Obama's Fiscal Cliff Tax Cave May Boost Middle Class, Economy

President Barack Obama smiles as he arrives with Vice President Joe Biden to make a statement regarding the passage of the fi
President Barack Obama smiles as he arrives with Vice President Joe Biden to make a statement regarding the passage of the fiscal cliff bill in the Brady Press Briefing Room at the White House in Washington, Tuesday, Jan. 1, 2013. (AP Photo/Charles Dharapak)

Some progressives have blasted President Barack Obama for letting payroll taxes rise. Critics argue that the economy will suffer because the president and Congress have allowed the temporary tax break to expire.

Yet there's a body of economic research analyzing the difference between permanent and temporary tax cuts that suggests these fears are overblown -- and that the positive economic impact of making most of the Bush income tax cuts permanent could even more than offset the negative impact of letting the short-term payroll tax cut expire.

According to several economics papers, permanent tax cuts boost the economy more than temporary tax cuts. That's because people tend to save the money from a temporary tax cut or use it to pay down debt. In other words, they treat it as a one-time windfall and don't change their spending decisions in response. Because they don't use much of that money to buy goods and services, they don't boost other people's paychecks or spur hiring.

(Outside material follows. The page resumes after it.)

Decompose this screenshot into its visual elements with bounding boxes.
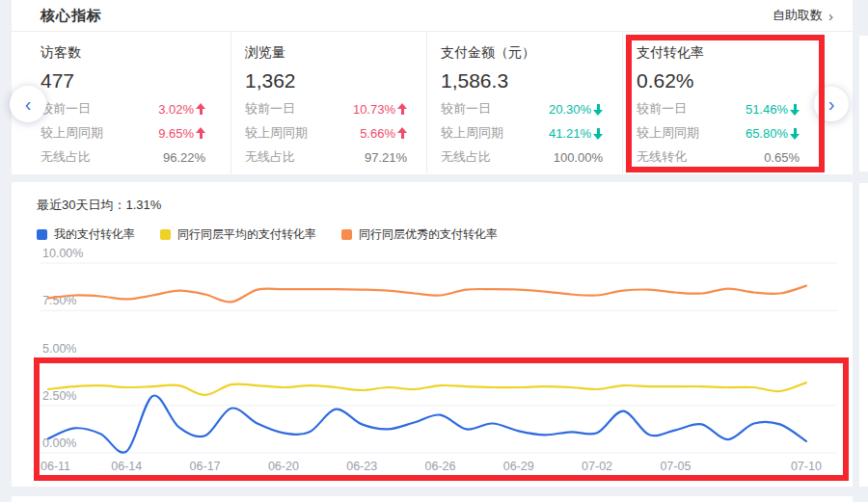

The "fiscal cliff" deal gives middle-class Americans just such a permanent tax break. Obama and Congress have made the Bush tax cuts -- which have been temporary since 2001 -- permanent for couples' income below $450,000 and individuals' income below $400,000. For income above those levels, the Bush tax cuts have expired. Congressional Republicans had fought to make the Bush tax cuts permanent for all income levels, although House GOP leaders proposed letting the payroll tax cut expire.

Joel Slemrod, an economics professor and tax expert at the University of Michigan, told The Huffington Post that people "probably spend a third or less" of temporary tax cuts. A paper he co-wrote found that only 13 percent of households said they would spend most of the 2009 Making Work Pay tax credit, a temporary stimulus measure similar to the payroll tax cut that just expired.

"It had a modest impact," Slemrod said. "Not zero."

A separate paper co-written by Slemrod found that people on average spent only one-third of a 2008 tax rebate, which "provided only a modest stimulus." (That's open for debate. Another study found that Americans on average spent the majority of the 2008 tax rebate.)

Three in four Americans said in 2001 and 2002 that they would save most of a tax rebate or use it to pay down debt, according to yet another study co-written by Slemrod.

If temporary tax cuts don't increase consumer spending very much, they can't help hiring much either. A temporary payroll tax cut in Finland did not boost job growth or wages, according to a 2011 study.

Economic research has found that permanent tax cuts are more effective. A temporary tax change has only half the economic impact of a permanent tax change, according to a study by Princeton economist Alan Blinder. Permanent tax cuts on average increase spending 10 times more than temporary tax cuts, according to a study in Japan. And according to a recent paper analyzing U.S. tax changes between 1950 and 2005, permanent tax changes generally boost economic output more than temporary changes.

Looking forward, Slemrod said that the distinction between temporary and permanent tax cuts may no longer be meaningful. "There are so many tax policy changes it may be that nobody thinks that a tax policy change is permanent," he said.

Obama seems to think that tax cuts can boost the economy. One-third of his 2009 stimulus package consisted of tax cuts. Now, by signing off on a deal to make most of the Bush tax cuts permanent, the president may have sought to provide another stimulus.